Abstract

AbstractThis paper gives an overview of the impact of relaxometry in bioinorganic chemistry. It is taken from a lecture dedicated to Seymour H. Koenig that the author presented at the 5th Chianti Workshop in Magnetic Resonance, San Miniato, Pisa, Italy, May 30‐June 5, 1993. After a short introduction and the definition of relaxometry, the basic principles of field‐cycling relaxometry are illustrated, with reference to the Koenig‐Brown relaxometer. Through a brief survey of early relaxometric data on paramagnetic solutions dating back to the 1950s and 1960s, attention is devoted to Koenig's discovery, in the 1970s, of anomalous relaxometric profiles of metalloprotein solutions and of the theoretical problems encountered in their interpretation.
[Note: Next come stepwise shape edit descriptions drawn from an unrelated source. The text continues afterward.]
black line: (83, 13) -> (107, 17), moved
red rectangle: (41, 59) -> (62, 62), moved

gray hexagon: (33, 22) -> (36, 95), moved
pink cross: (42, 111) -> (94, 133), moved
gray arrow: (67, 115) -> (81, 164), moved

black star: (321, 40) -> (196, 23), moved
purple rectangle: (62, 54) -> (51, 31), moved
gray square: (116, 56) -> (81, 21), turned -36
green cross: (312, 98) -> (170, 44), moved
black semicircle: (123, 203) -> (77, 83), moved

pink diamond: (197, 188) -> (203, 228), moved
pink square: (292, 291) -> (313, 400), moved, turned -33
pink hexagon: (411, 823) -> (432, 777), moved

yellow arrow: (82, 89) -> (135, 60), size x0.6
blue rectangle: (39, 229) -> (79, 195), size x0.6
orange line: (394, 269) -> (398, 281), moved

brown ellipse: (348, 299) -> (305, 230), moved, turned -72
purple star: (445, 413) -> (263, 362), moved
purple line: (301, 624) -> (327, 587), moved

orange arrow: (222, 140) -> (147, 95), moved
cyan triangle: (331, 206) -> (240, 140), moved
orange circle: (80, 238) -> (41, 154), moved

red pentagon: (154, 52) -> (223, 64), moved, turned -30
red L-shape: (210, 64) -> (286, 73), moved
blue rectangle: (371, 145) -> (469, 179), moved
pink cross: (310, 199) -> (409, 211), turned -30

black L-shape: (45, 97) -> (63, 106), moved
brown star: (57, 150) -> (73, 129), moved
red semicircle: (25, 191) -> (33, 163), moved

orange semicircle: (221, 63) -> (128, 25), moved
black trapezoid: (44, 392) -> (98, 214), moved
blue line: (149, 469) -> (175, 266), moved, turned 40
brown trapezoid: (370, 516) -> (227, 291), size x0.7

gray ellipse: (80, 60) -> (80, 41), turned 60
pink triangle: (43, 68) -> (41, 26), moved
Then the advances made in the 1980s in the theory of electron nucleus interactions in slowly‐rotating systems are summarized. These advances were largely due to the fruitful interactions between Koenig, Bertini and his group at the University of Florence and the author, first at the University of Florence and later at the University of Bologna. After a short digression on obtaining electron relaxation rates from relaxometric measurements and on their physical meaning, recent progresses in understanding the detailed relaxometric behaviour of aqueous solutions of paramagnetic metal ions are presented. Again, Koenig's physical insight into the phenomena is highlighted. Finally, the exciting perspectives of the 1990s in the field of contrast agents, particularly in the theoretical understanding of superparamagnets, where Koenig is again at the forefront, are briefly described.